File photo of US President Donald Trump. Photograph:( Reuters )
Central America is the primary source of migrants whose unauthorized entry into the United States has become a central focus for President Donald Trump.
The United States, hoping to stem migration, said Tuesday it was ready to support $4.5 billion in investment in Central America and southern Mexico.
The United States promised to back new Mexican President Andres Manuel Lopez Obrador's push for development in Central America, the primary source of migrants whose unauthorized entry into the United States has become a central focus for President Donald Trump.
The Overseas Private Investment Corporation (OPIC), which offers government-backed favorable financing to US businesses, is prepared to support $2.5 billion in new investment in El Salvador, Guatemala and Honduras "if commercially viable projects are identified," the State Department said.

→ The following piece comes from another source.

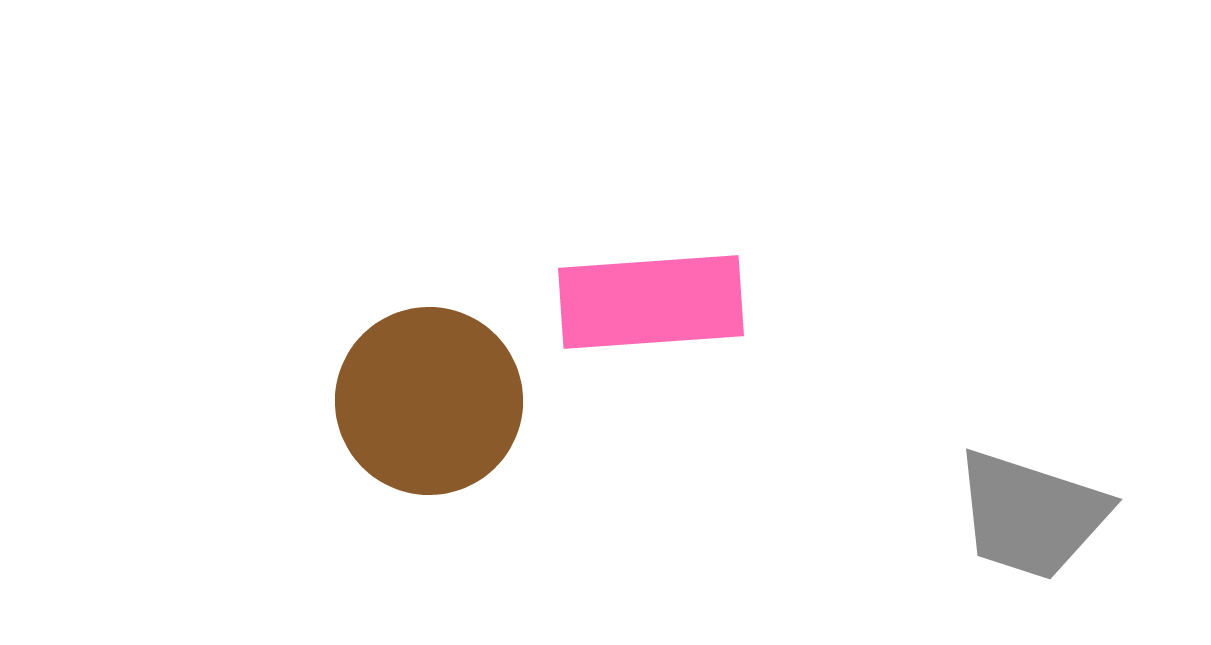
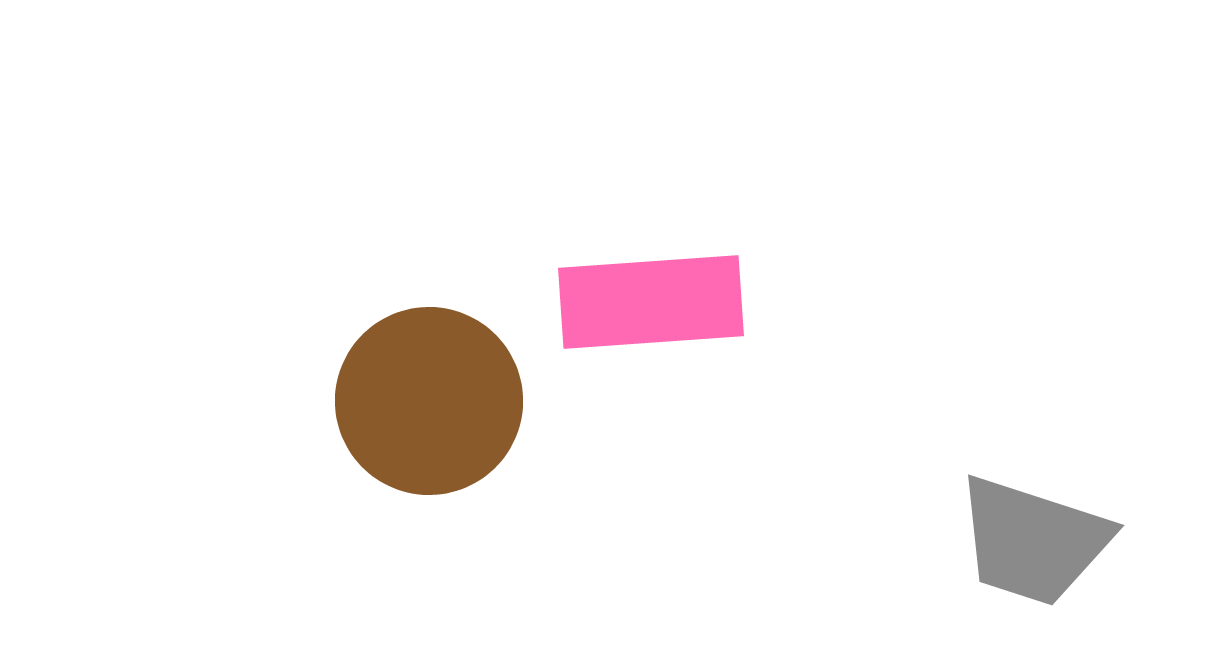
gray trapezoid: moved 2 px right, 26 px down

OPIC is also looking to mobilize $2 billion more for southern Mexico, the country's poorest region, a statement said.
The State Department said that OPIC already has $2.8 billion worth of projects in the pipeline in Mexico as well as $1 billion since last year in El Salvador, Guatemala and Honduras -- the so-called "Northern Triangle."

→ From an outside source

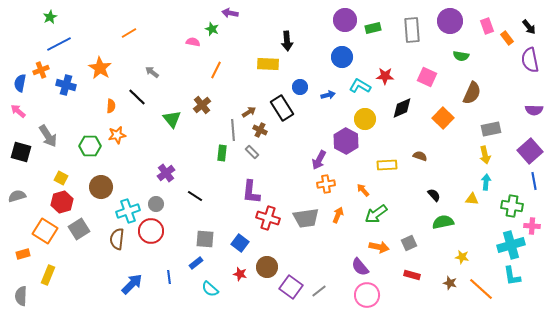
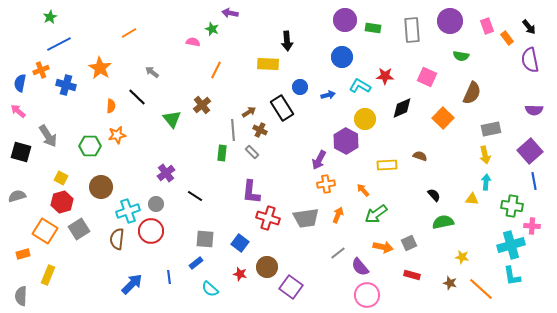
green rectangle at (373, 28): rotated 21 degrees clockwise
orange arrow at (379, 247): moved 4 px right
gray line at (319, 291): moved 19 px right, 38 px up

In a parallel announcement in Mexico, Foreign Secretary Marcelo Ebrard told reporters that his government was "committed to promote strong regional growth, better-paying jobs and more opportunities for all our citizens."
The US funding offer, made in a low-key written statement, comes in stark contrast to Trump's years of rallies demanding that Mexico pay for a vast wall on the border.
Trump, railing against unauthorized immigration ahead of last month's election, threatened via Twitter in October to cut off aid to Central America unless they stopped migrants.
Two months later, the US government is teetering on the brink of a shutdown with Trump demanding that Congress provide $5 billion for the wall.
Representative Eliot Engel, a Democrat who next month takes over the House Foreign Affairs Committee, said he was "skeptical" about the "rhetorical commitment" to Central America in light of the Trump administration's policies, including separating children from parents at the border.
He said that Congress would look carefully at the next budget to "separate fact from fiction" and ensure that the United States is in fact supporting Central America.
In new government funding, the State Department said it would request an additional $180 million for the Northern Triangle in its request to Congress for the 2019 fiscal year.
While backing Trump's wall, Secretary of State Mike Pompeo has acknowledged that development is a longer-term solution to migration from the Northern Triangle countries, which are among the world's most violent.
State Department spokesman Robert Palladino said the United States expected Central American countries to "hold up their end of the bargain" and work to improve the situation at home.